_Action item_
Only the lines that contain the string "urgenti" belong in the answer; pull them from the records.

(Collected data)
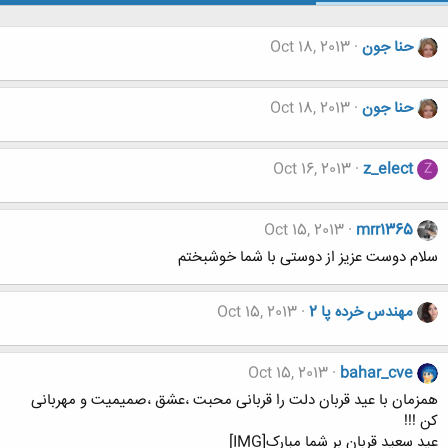
حنا جون
Oct 18, 2013
حنا جون
Oct 18, 2013
Oct 16, 2013
z_elect
Z
Oct 15, 2013
mrr1365
سلام دوست عزیز از دوستی با شما خوشبختم
مهندس خرده پا 2
Oct 15, 2013
Oct 15, 2013
bahar_cve
همزمان با عید قربان دلت را قربانی محبت ،عشق ،صمیمیت و مهربانی
کن !!!
عید سعید قربان بر شما مبارک[IMG]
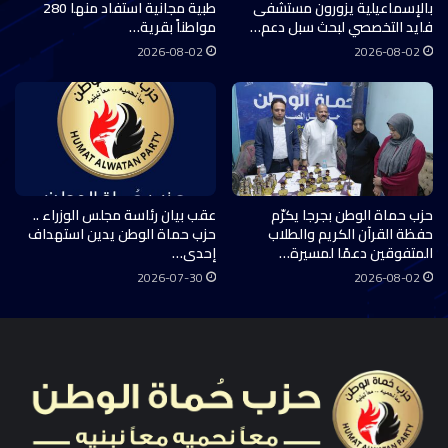
بالإسماعيلية يزورون مستشفى
طبية مجانية استفاد منها 280
فايد التخصصي لبحث سبل دعم…
مواطناً بقرية…
2026-08-02
2026-08-02
حزب حماة الوطن بجرجا يكرّم
عقب بيان رئاسة مجلس الوزراء ..
حفظة القرآن الكريم والطلاب
حزب حماة الوطن يدين استهداف
المتفوقين دعمًا لمسيرة…
إحدى…
2026-07-30
2026-08-02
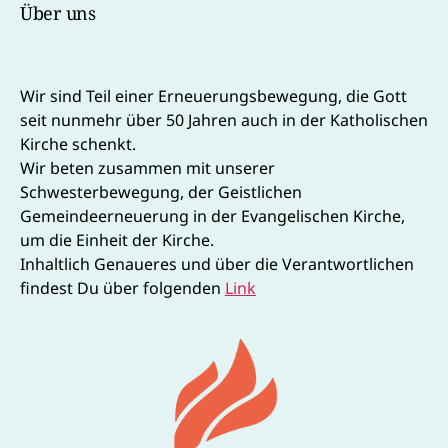
Über uns
Wir sind Teil einer Erneuerungsbewegung, die Gott
seit nunmehr über 50 Jahren auch in der Katholischen
Kirche schenkt.
Wir beten zusammen mit unserer
Schwesterbewegung, der Geistlichen
Gemeindeerneuerung in der Evangelischen Kirche,
um die Einheit der Kirche.
Inhaltlich Genaueres und über die Verantwortlichen
findest Du über folgenden
Link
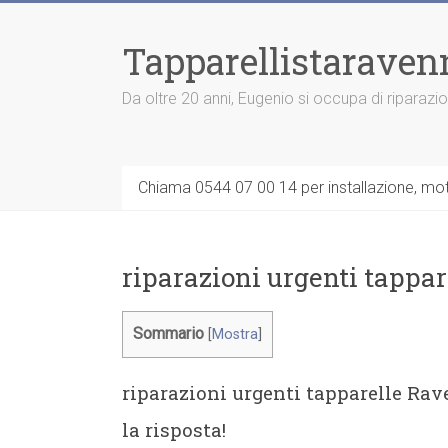
Vai
al
Tapparellistaraven
contenuto
Da oltre 20 anni, Eugenio si occupa di riparazi
Chiama 0544 07 00 14 per installazione, moto
riparazioni urgenti tappa
Sommario
[
Mostra
]
riparazioni urgenti tapparelle Ra
la risposta!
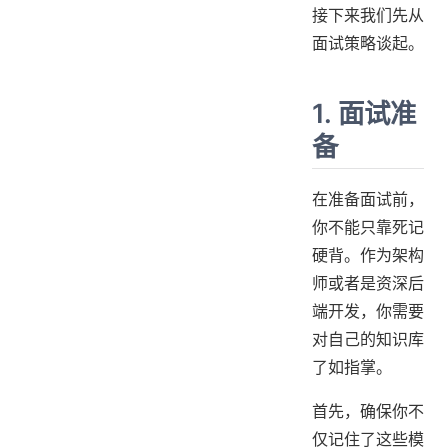
接下来我们先从
面试策略谈起。
1. 面试准
备
在准备面试前，
你不能只靠死记
硬背。作为架构
师或者是资深后
端开发，你需要
对自己的知识库
了如指掌。
首先，确保你不
仅记住了这些模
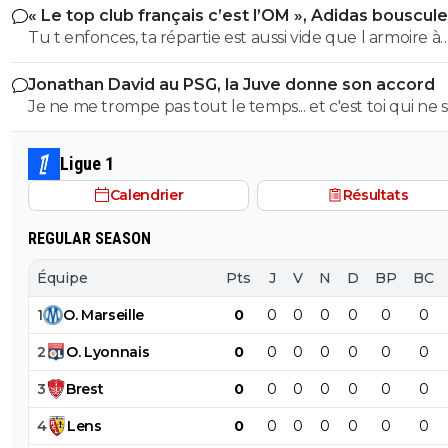
« Le top club français c’est l’OM », Adidas bouscule
avec l'OL qui est une valeur sûre... contrairement à l'OM
"c'est une preuve d intelligence"...Il se sent
PSG
Tu t enfonces, ta répartie est aussi vide que l armoire à
absolument pas concerné par les preuves
trophées de ton club depuis 15 piges, t es juste une gr
d'intelligence 😂
Jonathan David au PSG, la Juve donne son accord
gueule arrogante se pensant plus intelligent que les a
0
+
Répondre
Je ne me trompe pas tout le temps... et c'est toi qui ne s
alors que t es juste un pauvre clown empafé mdr
pas lire. ^^
akh
11 juillet 2025 à 20:50
+
72
Ligue 1
je reste un éternel optimiste, j ai envie de croire
etre humain, meme si il nous prouve a chaque
Calendrier
Résultats
qu il n y a rien a esperer (ce qu il lui arrive c'est
etre ce qu il se passe quand on jette le bébé e
REGULAR SEASON
eleve le placenta)
Équipe
Pts
J
V
N
D
BP
BC
0
+
Répondre
1
O
.
Marseille
0
0
0
0
0
0
0
vermeer
11 juillet 2025 à 21:41
+
180
L'hypothèse est intéressante..^^
2
O
.
Lyonnais
0
0
0
0
0
0
0
0
+
Répondre
3
Brest
0
0
0
0
0
0
0
4
Lens
0
0
0
0
0
0
0
sergio33
11 juillet 2025 à 19:43
+
1608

_Response to this exercise_
riparazioni urgenti tappa
riparazioni urgenti tapparelle Ra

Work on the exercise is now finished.